Segment Start: Study material

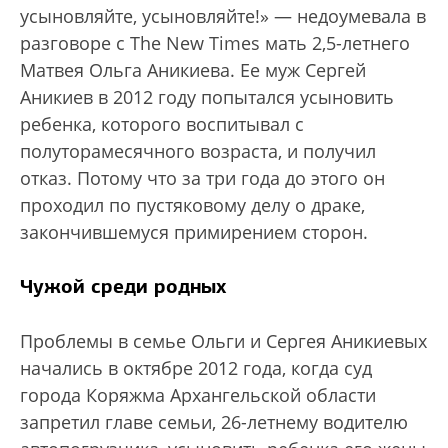
усыновляйте, усыновляйте!» — недоумевала в
разговоре с The New Times мать 2,5-летнего
Матвея Ольга Аникиева. Ее муж Сергей
Аникиев в 2012 году попытался усыновить
ребенка, которого воспитывал с
полуторамесячного возраста, и получил
отказ. Потому что за три года до этого он
проходил по пустяковому делу о драке,
закончившемуся примирением сторон.
Чужой среди родных
Проблемы в семье Ольги и Сергея Аникиевых
начались в октябре 2012 года, когда суд
города Коряжма Архангельской области
запретил главе семьи, 26-летнему водителю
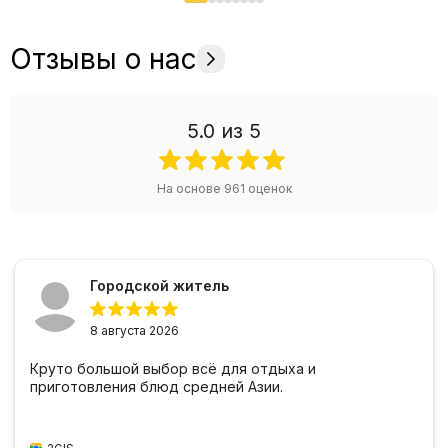
Отзывы о нас
5.0
из 5
На основе
961
оценок
Городской житель
8 августа 2026
Круто большой выбор всё для отдыха и
приготовления блюд средней Азии.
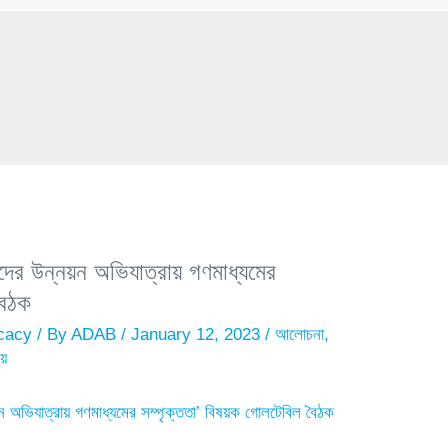
3
ের উন্নয়ন অভিযাত্রায় গণমাধ্যমের
বৈঠক
cacy
/ By
ADAB
/
January 12, 2023
/
আলোচনা
,
ময়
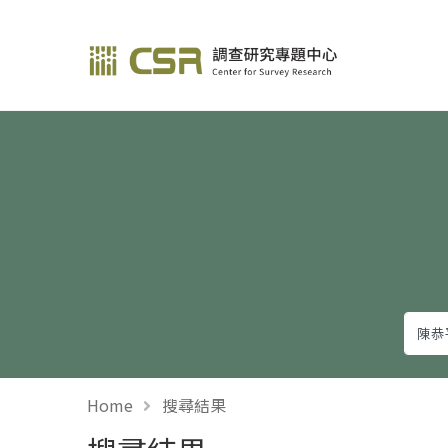
調查研究—方法與應用
Home
搜尋結果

Segment End: Study material

What is being asked:
Could you copy every line from the records that has "года" in it?

Solution to the exercise:
отказ. Потому что за три года до этого он
начались в октябре 2012 года, когда суд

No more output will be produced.